Proper Tire Changing

What is the proper method of jacking up a car to change the tire. Hyundai 07 Entourage. When jacking up the rear, the whole rear came off the ground even though I was only jacking on one side. Why is this? Never had this happen on any other vehicle I’ve owned.

Were you on flat ground? Placed jack where your owner’s manual shows?

Yes on concrete floor in garage. Jacked up on the spot where “jack” symbol says on side of van. I was changing the brakes. The front passenger side wheel was off and on wooden blocks. The the front drivers side tire was down and both rear tires were down. I was jacking up rear drivers side to replace rear brakes and the rear passenger side came completely up 4 inches before the drivers side came up. Not sure if it has to do with the front passenger side being up on blocks. I did this same manuever however in reverse (rear passenger jacking up and front driver blocked up) and it came up normal as I expected. The only difference is when doing the rear passenger, I had both fronts up on blocks with no wheels on the van.

Yes, it has to do with the front passenger side being up on blocks. You’re jacking opposite corners. Not a good idea.

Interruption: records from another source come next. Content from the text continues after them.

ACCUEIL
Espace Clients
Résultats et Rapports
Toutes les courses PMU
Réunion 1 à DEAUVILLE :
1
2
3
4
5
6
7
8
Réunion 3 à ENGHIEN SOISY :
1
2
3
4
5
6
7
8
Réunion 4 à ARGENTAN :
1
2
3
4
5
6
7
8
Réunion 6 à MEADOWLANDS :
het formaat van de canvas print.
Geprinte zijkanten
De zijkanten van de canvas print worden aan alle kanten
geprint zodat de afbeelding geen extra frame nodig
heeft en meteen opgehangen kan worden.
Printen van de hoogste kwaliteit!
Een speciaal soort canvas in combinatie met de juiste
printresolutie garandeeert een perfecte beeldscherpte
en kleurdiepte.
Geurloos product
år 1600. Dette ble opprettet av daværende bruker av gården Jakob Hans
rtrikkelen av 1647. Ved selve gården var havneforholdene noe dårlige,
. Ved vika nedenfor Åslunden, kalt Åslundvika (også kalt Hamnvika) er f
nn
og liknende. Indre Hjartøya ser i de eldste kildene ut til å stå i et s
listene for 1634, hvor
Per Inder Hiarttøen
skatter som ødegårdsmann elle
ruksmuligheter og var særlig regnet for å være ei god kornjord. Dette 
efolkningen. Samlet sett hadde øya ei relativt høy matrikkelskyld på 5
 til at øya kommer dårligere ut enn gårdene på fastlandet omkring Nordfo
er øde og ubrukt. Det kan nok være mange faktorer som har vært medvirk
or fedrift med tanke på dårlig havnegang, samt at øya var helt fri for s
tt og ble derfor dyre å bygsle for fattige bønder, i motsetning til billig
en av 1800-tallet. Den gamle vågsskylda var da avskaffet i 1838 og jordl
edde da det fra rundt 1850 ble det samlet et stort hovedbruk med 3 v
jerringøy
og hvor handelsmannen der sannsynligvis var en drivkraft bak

where where the blocks? Under the frame or the suspension? It might just be that the back is so light compared to the front, it wouldn’t twist.

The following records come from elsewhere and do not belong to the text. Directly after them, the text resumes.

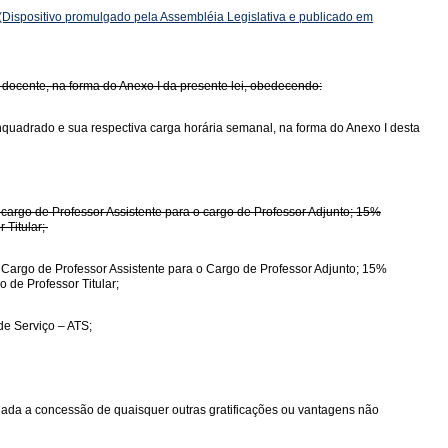
(Dispositivo promulgado pela Assembléia Legislativa e publicado em
 docente, na forma do Anexo I da presente lei, obedecendo:
nquadrado e sua respectiva carga horária semanal, na forma do Anexo I desta
o cargo de Professor Assistente para o cargo de Professor Adjunto; 15%
 Titular;
o Cargo de Professor Assistente para o Cargo de Professor Adjunto; 15%
 de Professor Titular;
de Serviço – ATS;
edada a concessão de quaisquer outras gratificações ou vantagens não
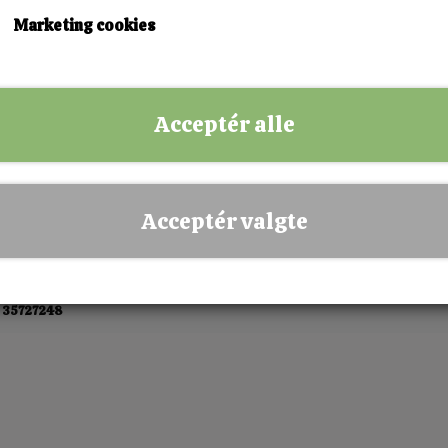
KØB NU!
Marketing cookies
✅ Hurtig levering
✅ Dansk webshop
Acceptér alle
✅ Fysisk butik i Esbjerg
✅ Sikker betaling
Acceptér valgte
 35727248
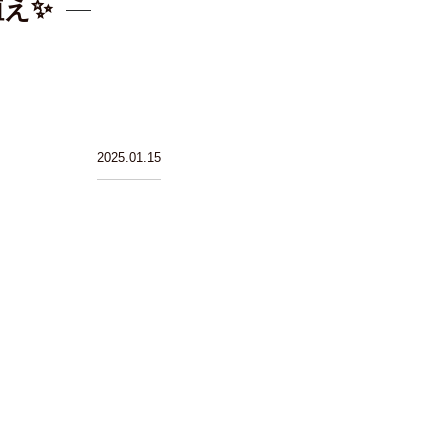
え✨
2025.01.15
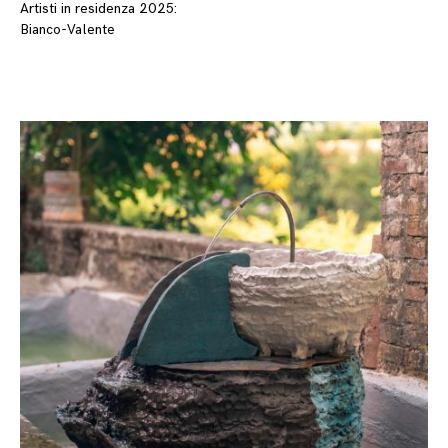
Artisti in residenza 2025:
Bianco-Valente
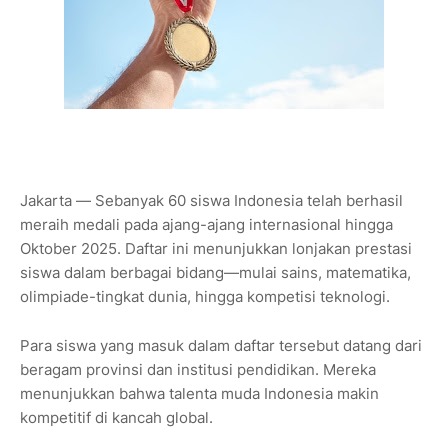
Jakarta — Sebanyak 60 siswa Indonesia telah berhasil
meraih medali pada ajang-ajang internasional hingga
Oktober 2025. Daftar ini menunjukkan lonjakan prestasi
siswa dalam berbagai bidang—mulai sains, matematika,
olimpiade-tingkat dunia, hingga kompetisi teknologi.
Para siswa yang masuk dalam daftar tersebut datang dari
beragam provinsi dan institusi pendidikan. Mereka
menunjukkan bahwa talenta muda Indonesia makin
kompetitif di kancah global.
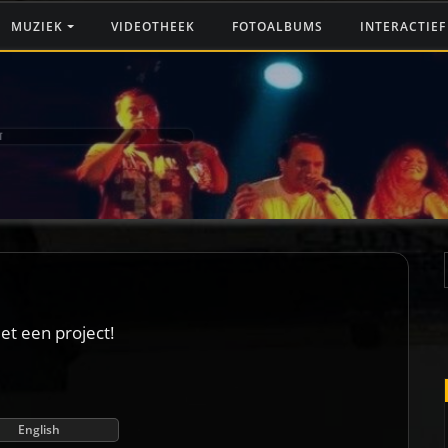
MUZIEK
VIDEOTHEEK
FOTOALBUMS
INTERACTIE
T
et een project!
English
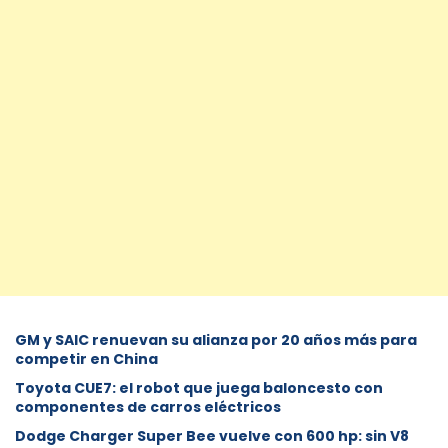
GM y SAIC renuevan su alianza por 20 años más para
competir en China
Toyota CUE7: el robot que juega baloncesto con
componentes de carros eléctricos
Dodge Charger Super Bee vuelve con 600 hp: sin V8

Blocks were next to the jacking point between the jack and the wheel. Whenever I rotate tires I always start on one wheel, and block it so I can use the jack on the other wheels. If I can’t jack on one corner with a block on the opposite corner, how would one rotate the tires. I have used this method on probably 10 different vehicles I’ve owned over the years and this is the first that I’ve had this happen to. I wonder if there is a recommended procedure to do this properly.

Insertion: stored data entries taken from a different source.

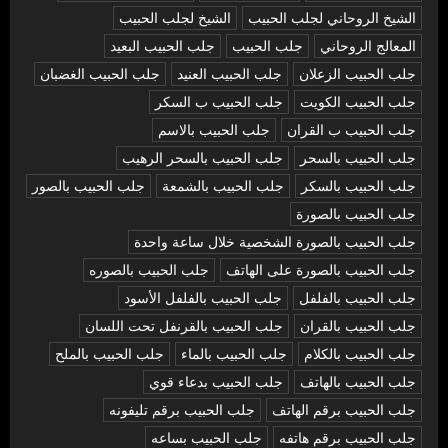
الشيخ الروحاني لجلب الحبيب
الشيخ لجلب الحبيب
المعالج الروحاني
جلب الحبيب
جلب الحبيب البعيد
جلب الحبيب الزعلان
جلب الحبيب العنيد
جلب الحبيب الغضبان
جلب الحبيب الكويت
جلب الحبيب ب السكر
جلب الحبيب ب القران
جلب الحبيب بالاسم
جلب الحبيب بالسحر
جلب الحبيب بالسحر الرهيب
جلب الحبيب بالسكر
جلب الحبيب بالشمعة
جلب الحبيب بالصور
جلب الحبيب بالصورة
جلب الحبيب بالصورة الشخصية خلال ساعة واحدة
جلب الحبيب بالصورة على الهاتف
جلب الحبيب بالصوره
جلب الحبيب بالفلفل
جلب الحبيب بالفلفل الأسود
جلب الحبيب بالقران
جلب الحبيب بالقرنفل تحت اللسان
جلب الحبيب بالكلام
جلب الحبيب بالماء
جلب الحبيب بالملح
جلب الحبيب بالهاتف
جلب الحبيب بدعاء قوي
جلب الحبيب برقم الهاتف
جلب الحبيب برقم تليفونه
جلب الحبيب برقم هاتفه
جلب الحبيب بساعه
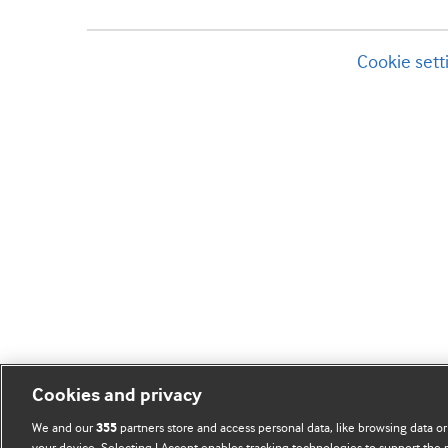
Cookie sett
Cookies and privacy
We and our
partners store and access personal data, like browsing data or
355
your device. Selecting I Accept enables tracking technologies to support th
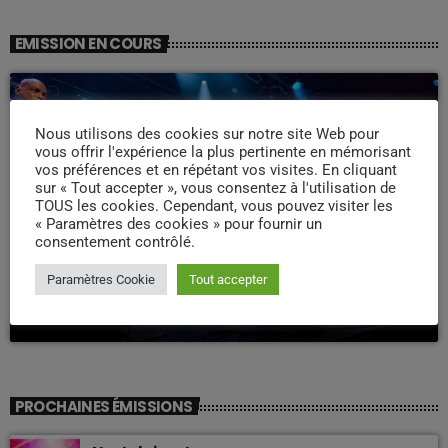
EMISSION EN COURS
Nous utilisons des cookies sur notre site Web pour
vous offrir l'expérience la plus pertinente en mémorisant
vos préférences et en répétant vos visites. En cliquant
sur « Tout accepter », vous consentez à l'utilisation de
TOUS les cookies. Cependant, vous pouvez visiter les
« Paramètres des cookies » pour fournir un
consentement contrôlé.
WEEK -END COMPAS
Week end Compas Familly
Paramètres Cookie
Tout accepter
09:00 - 19:00
PROCHAINES ÉMISSIONS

jack and block the entire front first, then jack and block the rear. put jack stands under the unjacked car before you jack it up, as a precaution. Long wood blocks such as rail road ties under the front can be very stable. instability is the prime culprit in jacking accidents.

I did jack and block the entire front but at one point had rotated the front driver wheel and removed the blocks before working on that fourth brake. I only rotated the tires because I was doing the brakes. Next time I’ll skip the tire rotation and just do one wheel at a time on the brakes.

This just seemed like an odd occurrence to me that I thought I would ask to see if anyone else ever came across this issue and what was actually happening to the vehicle to make it leverage in such a strange way. My GM vehicles never had this issue thats for sure. Thanks for everyone’s input.

Not really pertaining to your problem, but you should really invest in 4 jackstands, just in case the weight of the car resting on the wood blocks causes them to break.